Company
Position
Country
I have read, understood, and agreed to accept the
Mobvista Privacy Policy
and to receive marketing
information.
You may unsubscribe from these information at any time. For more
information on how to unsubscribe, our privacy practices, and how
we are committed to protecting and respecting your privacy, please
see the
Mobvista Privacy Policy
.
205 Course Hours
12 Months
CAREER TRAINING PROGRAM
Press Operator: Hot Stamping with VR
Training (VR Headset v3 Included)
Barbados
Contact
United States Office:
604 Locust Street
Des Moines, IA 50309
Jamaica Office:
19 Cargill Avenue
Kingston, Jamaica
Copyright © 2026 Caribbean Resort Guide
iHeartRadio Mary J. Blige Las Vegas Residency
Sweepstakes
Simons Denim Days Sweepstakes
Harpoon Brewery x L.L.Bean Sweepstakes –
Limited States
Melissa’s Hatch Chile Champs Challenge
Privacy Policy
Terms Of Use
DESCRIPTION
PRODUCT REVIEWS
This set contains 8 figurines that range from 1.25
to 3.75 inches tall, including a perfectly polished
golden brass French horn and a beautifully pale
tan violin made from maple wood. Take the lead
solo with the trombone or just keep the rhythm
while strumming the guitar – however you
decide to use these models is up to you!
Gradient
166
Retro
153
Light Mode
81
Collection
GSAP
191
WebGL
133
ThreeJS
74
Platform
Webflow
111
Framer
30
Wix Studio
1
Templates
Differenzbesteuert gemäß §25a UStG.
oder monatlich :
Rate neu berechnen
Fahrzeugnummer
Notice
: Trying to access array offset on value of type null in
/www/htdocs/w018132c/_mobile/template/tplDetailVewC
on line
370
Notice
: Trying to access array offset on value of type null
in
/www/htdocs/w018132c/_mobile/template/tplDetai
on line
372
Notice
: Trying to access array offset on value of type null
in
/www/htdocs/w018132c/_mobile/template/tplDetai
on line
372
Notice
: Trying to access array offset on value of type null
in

### Task
Each record should come back exactly as written.

### Exercise answer
Company
Position
Country
I have read, understood, and agreed to accept the
Mobvista Privacy Policy
and to receive marketing
information.
You may unsubscribe from these information at any time. For more
information on how to unsubscribe, our privacy practices, and how
we are committed to protecting and respecting your privacy, please
see the
Mobvista Privacy Policy
.
205 Course Hours
12 Months
CAREER TRAINING PROGRAM
Press Operator: Hot Stamping with VR
Training (VR Headset v3 Included)
Barbados
Contact
United States Office:
604 Locust Street
Des Moines, IA 50309
Jamaica Office:
19 Cargill Avenue
Kingston, Jamaica
Copyright © 2026 Caribbean Resort Guide
iHeartRadio Mary J. Blige Las Vegas Residency
Sweepstakes
Simons Denim Days Sweepstakes
Harpoon Brewery x L.L.Bean Sweepstakes –
Limited States
Melissa’s Hatch Chile Champs Challenge
Privacy Policy
Terms Of Use
DESCRIPTION
PRODUCT REVIEWS
This set contains 8 figurines that range from 1.25
to 3.75 inches tall, including a perfectly polished
golden brass French horn and a beautifully pale
tan violin made from maple wood. Take the lead
solo with the trombone or just keep the rhythm
while strumming the guitar – however you
decide to use these models is up to you!
Gradient
166
Retro
153
Light Mode
81
Collection
GSAP
191
WebGL
133
ThreeJS
74
Platform
Webflow
111
Framer
30
Wix Studio
1
Templates
Differenzbesteuert gemäß §25a UStG.
oder monatlich :
Rate neu berechnen
Fahrzeugnummer
Notice
: Trying to access array offset on value of type null in
/www/htdocs/w018132c/_mobile/template/tplDetailVewC
on line
370
Notice
: Trying to access array offset on value of type null
in
/www/htdocs/w018132c/_mobile/template/tplDetai
on line
372
Notice
: Trying to access array offset on value of type null
in
/www/htdocs/w018132c/_mobile/template/tplDetai
on line
372
Notice
: Trying to access array offset on value of type null
in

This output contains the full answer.